* [Input data]:

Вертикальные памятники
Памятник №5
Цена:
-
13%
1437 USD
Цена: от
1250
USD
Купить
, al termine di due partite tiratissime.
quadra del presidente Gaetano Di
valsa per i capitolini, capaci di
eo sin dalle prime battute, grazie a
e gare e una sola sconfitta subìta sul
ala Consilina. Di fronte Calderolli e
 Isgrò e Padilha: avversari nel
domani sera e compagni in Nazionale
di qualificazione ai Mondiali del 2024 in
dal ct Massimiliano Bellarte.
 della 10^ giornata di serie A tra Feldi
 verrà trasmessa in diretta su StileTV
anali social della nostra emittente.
--
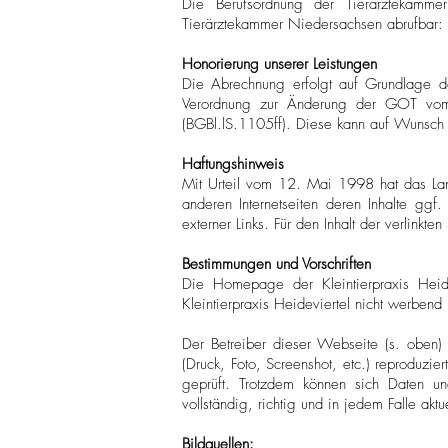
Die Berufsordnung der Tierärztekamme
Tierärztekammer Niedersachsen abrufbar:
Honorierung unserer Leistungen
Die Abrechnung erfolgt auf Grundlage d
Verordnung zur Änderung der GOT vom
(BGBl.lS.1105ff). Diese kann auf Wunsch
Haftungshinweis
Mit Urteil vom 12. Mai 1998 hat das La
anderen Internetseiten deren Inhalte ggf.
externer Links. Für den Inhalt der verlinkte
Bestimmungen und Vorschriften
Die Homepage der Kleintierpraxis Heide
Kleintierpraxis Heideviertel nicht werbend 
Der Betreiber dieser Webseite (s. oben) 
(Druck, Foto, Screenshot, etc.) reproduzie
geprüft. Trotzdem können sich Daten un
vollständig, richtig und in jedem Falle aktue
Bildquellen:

* [About this task]:
Whenever a line of the data holds the string "Kleintierpraxis", pick that line out.

* [Exercise output]:
Die Homepage der Kleintierpraxis Heide
Kleintierpraxis Heideviertel nicht werbend 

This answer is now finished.